Early studies using games rarely addressed content, but related games to the social aspects of the interactions occurring between players while playing. Some of the newer studies also follow this trend. Researchers conclude that the construction of games provide the stimulus that students need to do necessary work, while using their creativity and deductive reasoning skills.
All aspects of reading should be addressed when evaluating a student’s progress. This includes the cognitive, affective, and textual areas of the reading process. The teacher must not forget to mind what the student is reading and the reader’s intent for reading it. Game-based instruction can function as an effective teaching strategy, learning instrument, and assessment tool. The games indicated high levels of affective, cognitive, and textual parameters.
Games encourage collaboration, improve retention, promote student motivation, increase cognitive skills, and allow students to problem solve. Feedback from gaming is immediate and individualized. Students connect feedback to the level of effort they put into their thinking and problem solving. Sadly, there is still a good bit of fear and trepidation about game use. Simulation and games, which are proven techniques, have been shelved to collect dust. Teachers, by default, continue to teach the way they learned. It is not enough to replace the traditional worksheet and textbook with a computer screen. Games are more fun when they are dynamic. In order for real change to occur, games should provide more than an inquiry session. Purposeful and meaningful engagement within the gaming environment is important. Games should be user friendly, provide multiple reading levels, and offer multiple formats for practice and skill development.

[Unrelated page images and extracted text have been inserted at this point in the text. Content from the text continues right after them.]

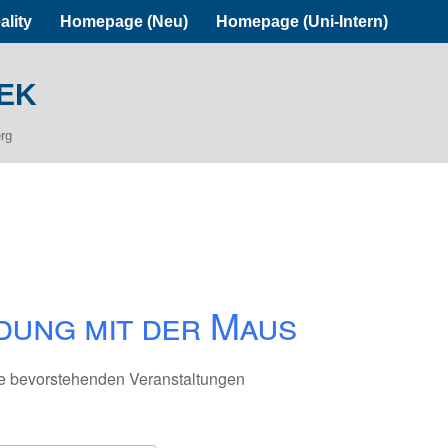
ality
Homepage (Neu)
Homepage (Uni-Intern)
ek
erg
dung mit der Maus
e bevorstehenden Veranstaltungen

Video games can provide a rigorous mental workout using the brain’s cognitive skills. Cognition is critical to problem solving, reasoning, attention, etc. Gamification transforms the learning environment to one that is engaging and stimulating. Exercising the mental capacities allows for cognitive growth and development in mental skills, attention, verbal fluency, executive control, and both short and long term memory skills.
The cognitive functions of the brain process in two ways: bottom-up and top-down. The bottom-up is driven by data, input, perceptions of the world, and remembering details and features about something. Top-down processes utilize schematic knowledge to assist in memory, decision-making, and perception. Video games provide a cyclical spin using both processes. In other words, the gamer/learner perceives and interacts with the video gaming environment (bottom-up). To win, the learner must problem-solve and use cognition to overcome the challenges (Top-down).
Many researchers would argue for gamification systems in schools. Game-based learning and reading comprehension have a great success rate. Data from studies support visual-attention, spatial awareness skills, multi-tasking, visual/short-term memory, attention capacity, visual processing, executive functioning skills, etc. In studies, the gamers out-performed those who were not gamers in the study.